### DIRECTIONS FOR THIS TASK
Go through the following data and transcribe exactly the stretch of lines from the one holding "Performance Built from the" to the one holding "performance.", both included.

### MATERIAL SUPPLIED
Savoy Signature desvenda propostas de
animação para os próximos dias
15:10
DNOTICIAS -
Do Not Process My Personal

---

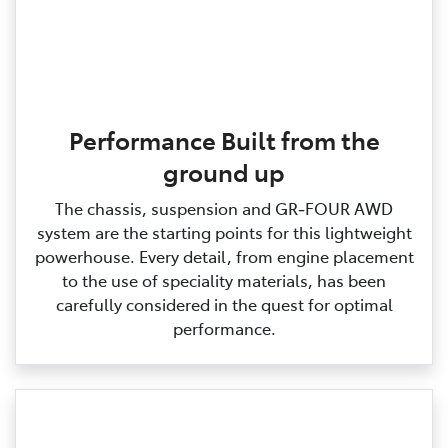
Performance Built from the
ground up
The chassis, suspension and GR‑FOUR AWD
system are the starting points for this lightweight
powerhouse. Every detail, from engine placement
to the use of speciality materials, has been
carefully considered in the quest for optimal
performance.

---

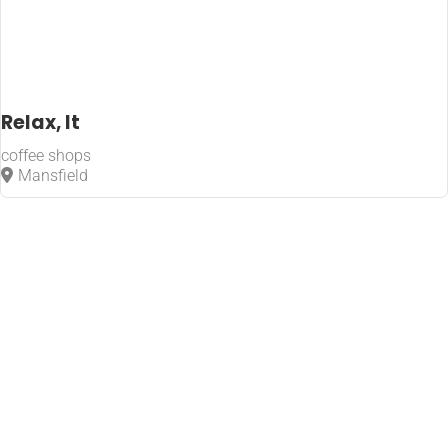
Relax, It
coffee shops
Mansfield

### ANSWER
Performance Built from the
ground up
The chassis, suspension and GR‑FOUR AWD
system are the starting points for this lightweight
powerhouse. Every detail, from engine placement
to the use of speciality materials, has been
carefully considered in the quest for optimal
performance.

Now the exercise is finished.